Georgia Tech - OMSCS - CS7641 - Machine Learning Repository
https://github.com/ezerilli/CS7641-Machine_Learning
The following steps lead to setup the working environment for CS7641 - Machine Learning
in the OMSCS program. 👨🏻💻📚
Installing the conda environment is a ready-to-use solution to be able to run python scripts without having to worry
about the packages and versions used. Alternatively, you can install each of the packages in requirements.yml
on your
own independently with pip or conda.
Start by installing Conda for your operating system following the instructions here.
Now install the environment described in requirements.yaml
:
conda env create -f requirements.yml
To activate the environment run:
conda activate CS7641
Once inside the environment, if you want to run a python file, run:
python my_file.py
To deactivate the environment run:
conda deactivate
During the semester I may need to add some new packages to the environment. So, to update it run:
conda env update -f requirements.yml
This assignment aims to explore 5 Supervised Learning algorithms (k-Nearest Neighbors, Support Vector Machines,
Decision Trees, AdaBoost and Neural Networks) and to perform model complexity analysis and learning curves while
comparing their performances on two interesting datasets: the Wisconsin Diagnostic Breast Cancer (WDBC) and the
Handwritten Digits Image Classification (the famous MNIST).
The assignment consists of two parts:
experiment 1, producing validation curves, learning curves and performances on the test set, for each of the
algorithms, on the Wisconsin Diagnostic Breast Cancer (WDBC) dataset.
experiment 2, producing validation curves, learning curves and performances on the test set, for each of the
algorithms, on the Handwritten Digits Image Classification (MNIST) dataset.
In order to run the experiments, run:
cd Supervised_Learning
python run_experiments.py
Figures will show up progressively. It takes a while to perform all the experiments and hyperparameter optimizations.
However, they have already been saved into the images directory. Theory, results and experiments are discussed in the
report (not provided here due to Georgia Tech’s Honor Code).
This assignment aims to explore some algorithms in Randomized Optimization, namely Random-Hill Climbing (RHC), Simulated
Annealing (SA), Genetic Algorithms (GA) and Mutual-Information Maximizing Input Clustering (MIMIC), while comparing
their performances on 3 interesting discrete optimisation problems: the Travel Salesman Problem, Flip Flop and 4-Peaks.

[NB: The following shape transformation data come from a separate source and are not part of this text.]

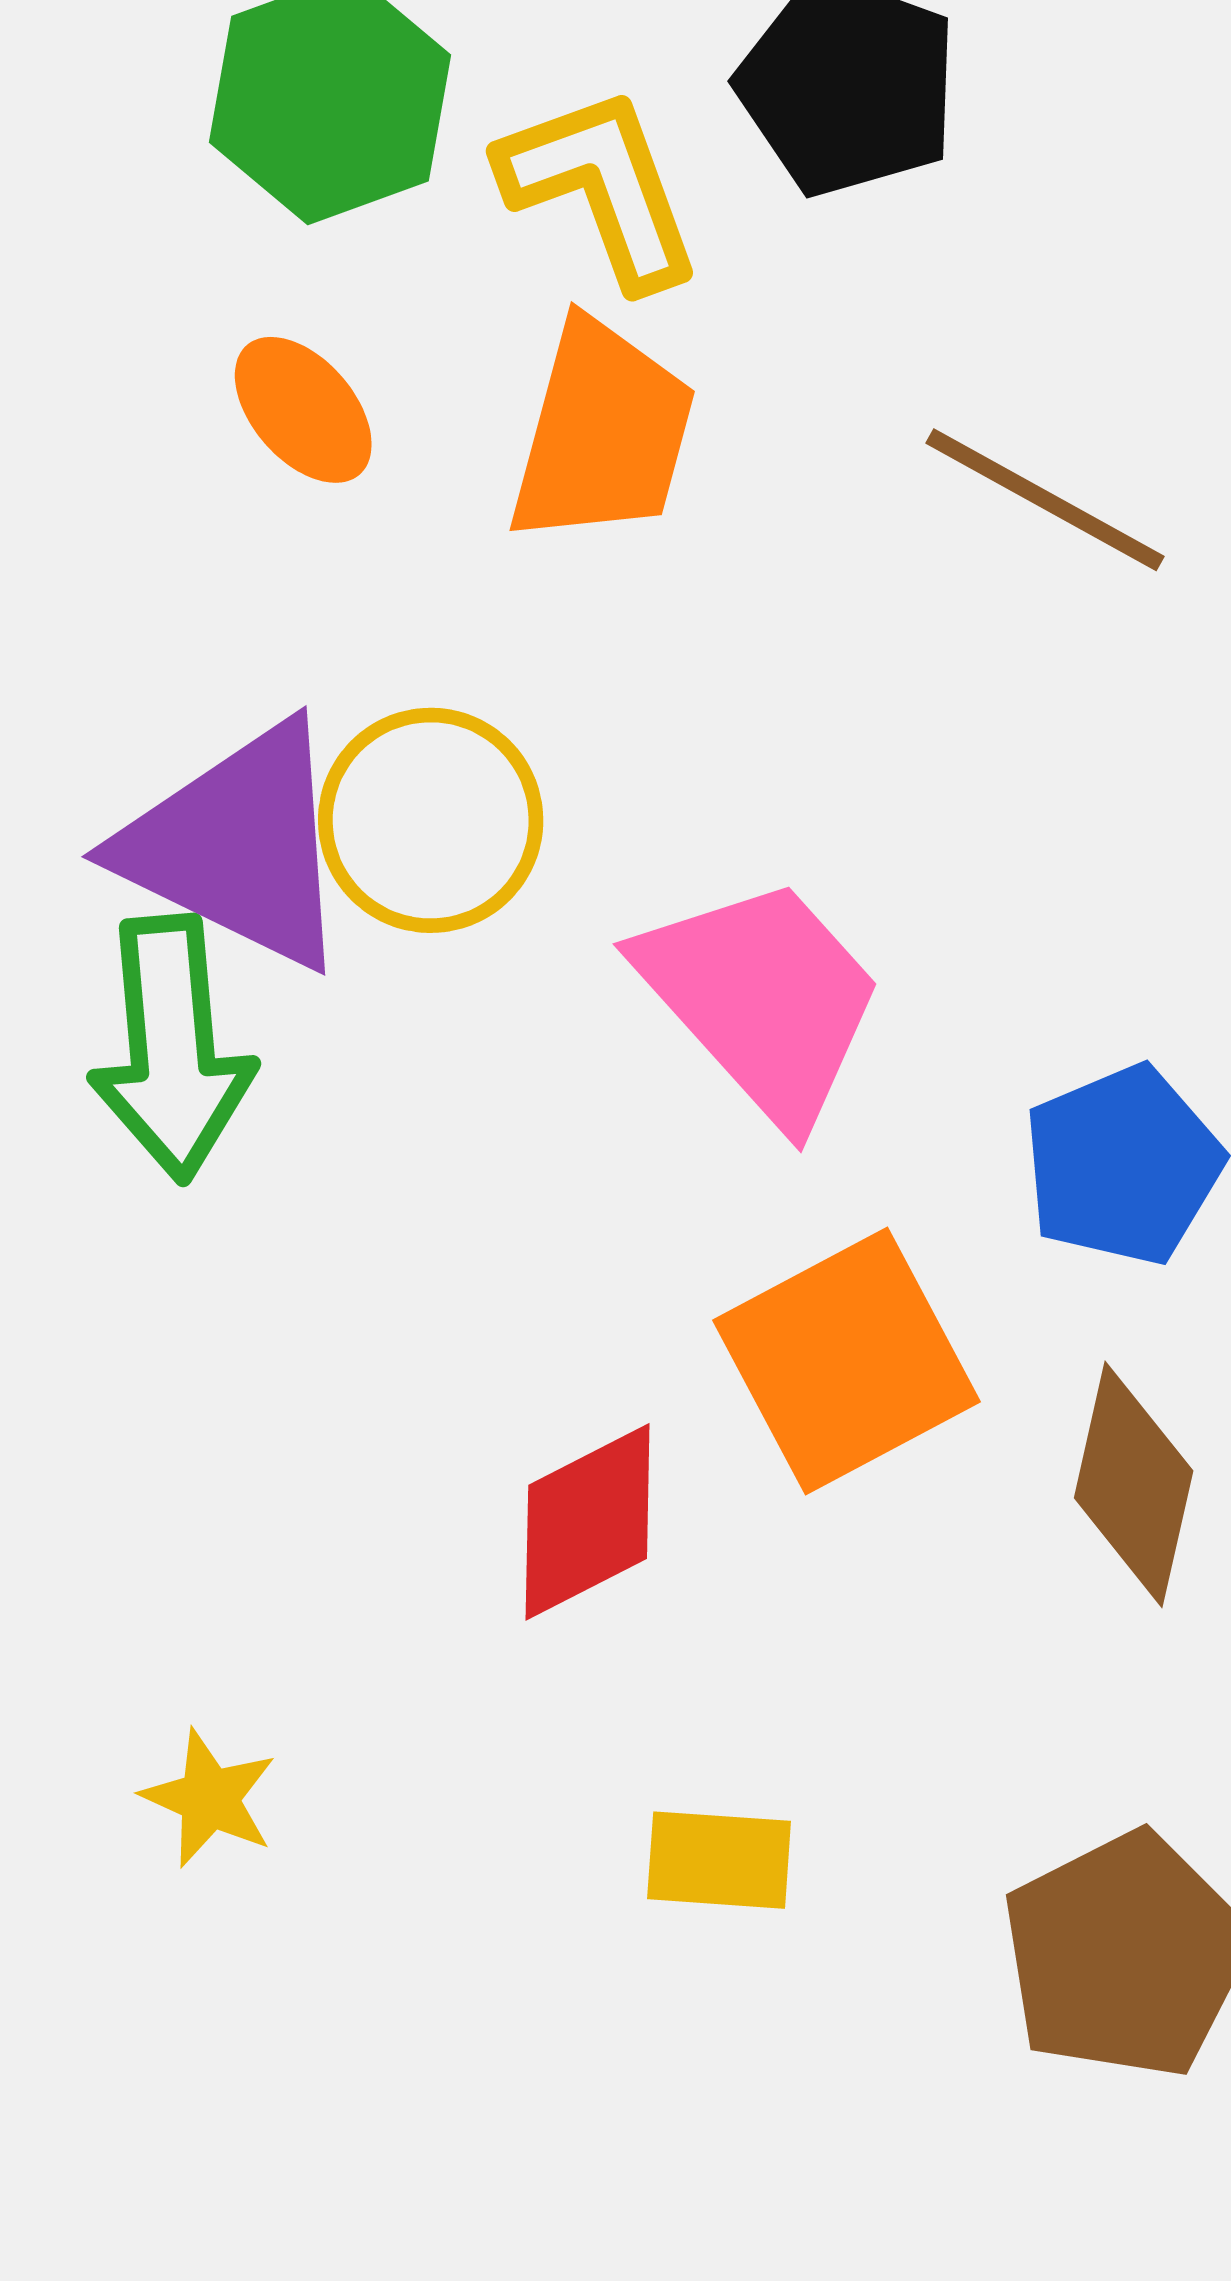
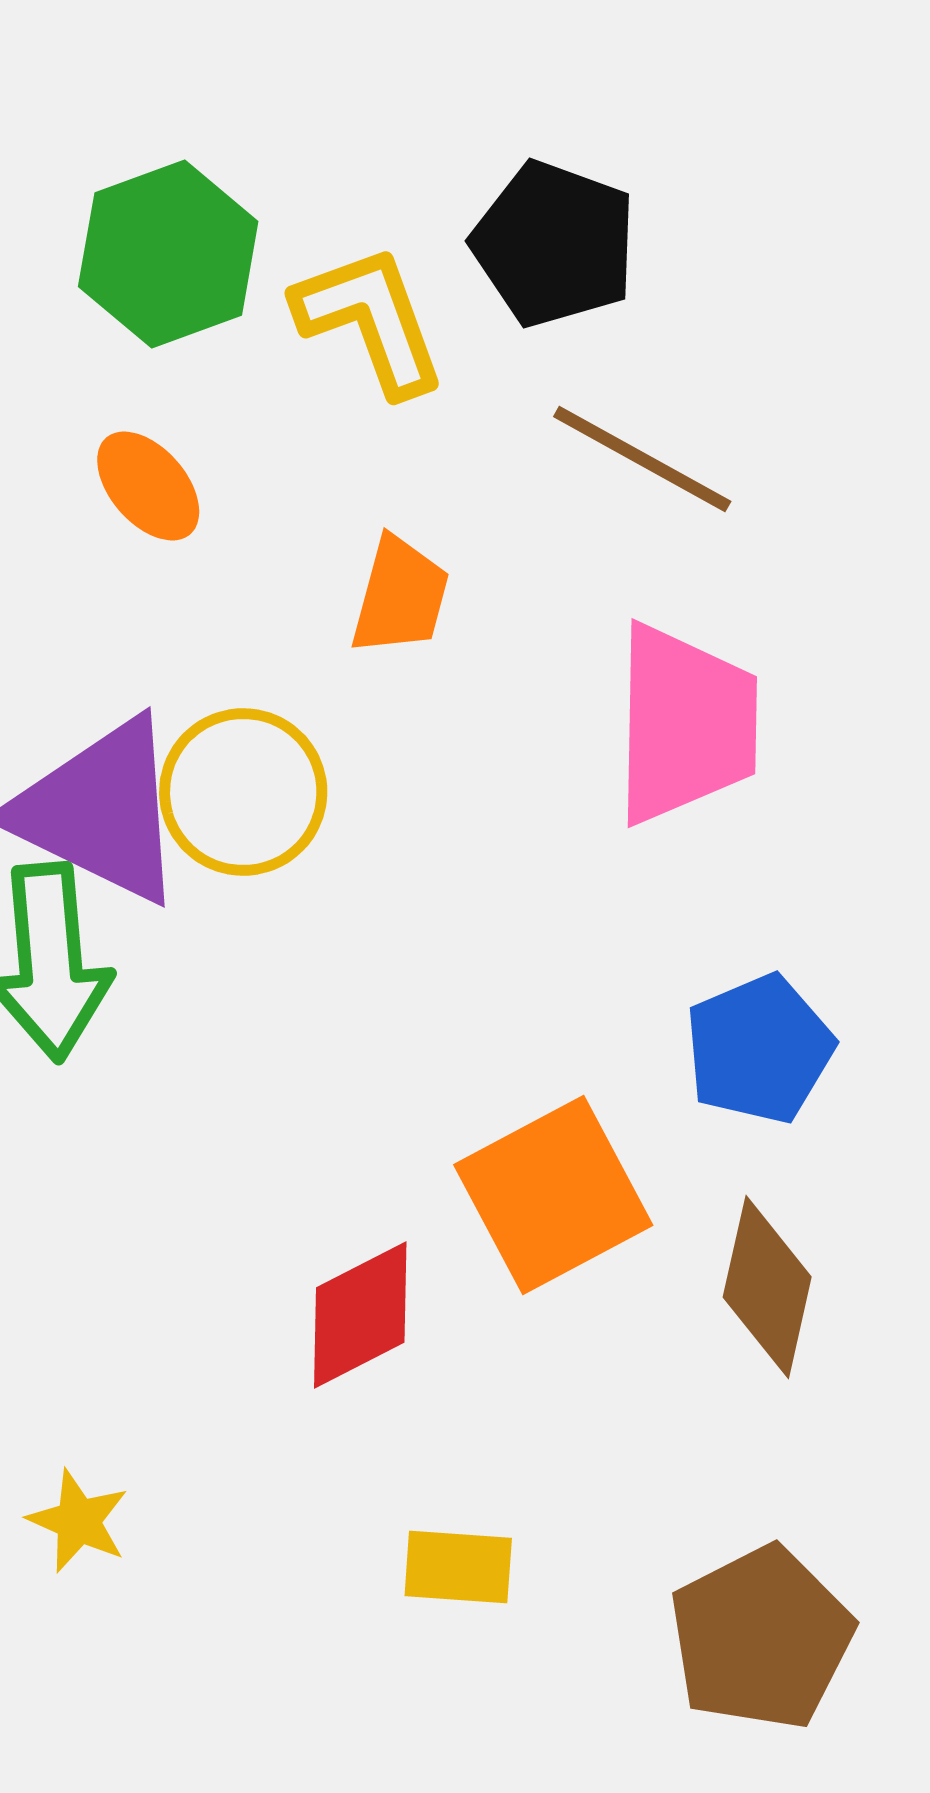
orange trapezoid: (602, 433) -> (400, 596), moved, size x0.7
brown line: (1045, 500) -> (642, 459), moved
pink trapezoid: (762, 999) -> (685, 724), moved, turned 43

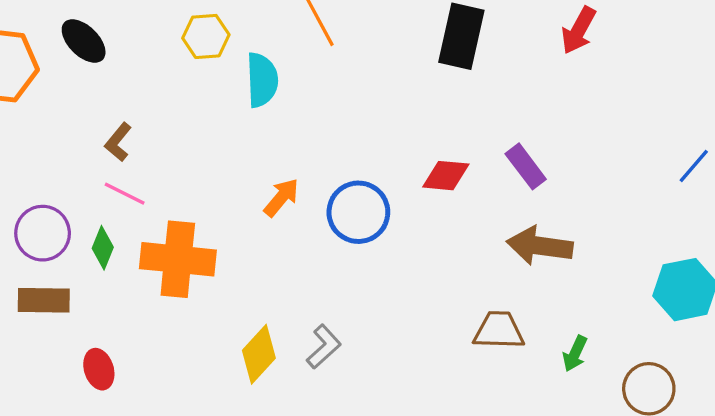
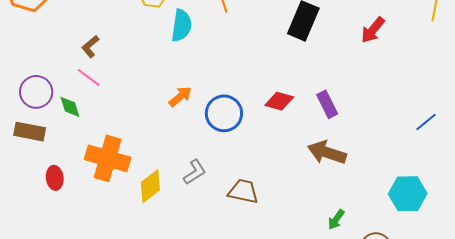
green diamond: (103, 248) -> (70, 107), turned -50
orange cross: (178, 259) -> (108, 158), moved
brown trapezoid: (499, 330) -> (243, 191), moved
gray L-shape: (324, 347) -> (195, 172), moved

Moreover, RHC, SA and GA will later be compared to Gradient Descent and Backpropagation on a (nowadays) fundamental
optimization problem: training complex Neural Networks.
The assignment consists of four parts:
In order to run the experiments, run:
cd Randomized_Optimization
python run_experiments.py
Figures will show up progressively. It takes a while to perform all the experiments and parameters optimizations.
However, they have already been saved into the images directory. Theory, results and experiments are discussed in the
report (not provided here due to Georgia Tech’s Honor Code).
This assignment aims to explore some algorithms in Unsupervised Learning, namely Principal Components Analysis (PCA),
Kernel PCA (KPCA), Independent Components Analysis (ICA), Random Projections (RP), k-Means and
Gaussian Mixture Models (GMM), while comparing their performances on 2 interesting dataset: the
Wisconsin Diagnostic Breast Cancer (WDBC) and the Handwritten Digits Image Classification (the famous MNIST).
Moreover, their contribution to Neural Networks in the supervised setting will be assessed.
The assignment consists of two parts:
experiment 1, producing curves for dimensionality reduction, clustering and neural networks with unsupervised techniques
on the Wisconsin Diagnostic Breast Cancer (WDBC) dataset.
experiment 2, producing curves for dimensionality reduction, clustering and neural networks with unsupervised techniques
on the Handwritten Digits Image Classification (MNIST) dataset.
In order to run the experiments, run:
cd Unsupervised_Learning
python run_experiments.py
Figures will show up progressively. It takes a while to perform all the experiments and parameters optimizations.
However, they have already been saved into the images directory. Theory, results and experiments are discussed in the
report (not provided here due to Georgia Tech’s Honor Code).
This assignment aims to explore some algorithms in Reinforcement Learning, namely Value Iteration (VI),
Policy Iteration (PI) and Q-Learning, while comparing their performances on 2 interesting MDPs: the
Frozen Lake environment from OpenAI gym and the Gambler’s Problem from Sutton and Barto.
The assignment consists of two parts:
experiment 1, producing curves for VI, PI and Q-Learning on the Frozen Lake environment from OpenAI gym.
experiment 2, producing curves for VI, PI and Q-Learning on the Gambler’s Problem from Sutton and Barto.
In order to run the experiments, run:
cd Markov_Decision_Processes
python run_experiments.py
Figures will show up progressively. It takes a while to perform all the experiments and parameters optimizations.
However, they have already been saved into the images directory. Theory, results and experiments are discussed in the
report (not provided here due to Georgia Tech’s Honor Code).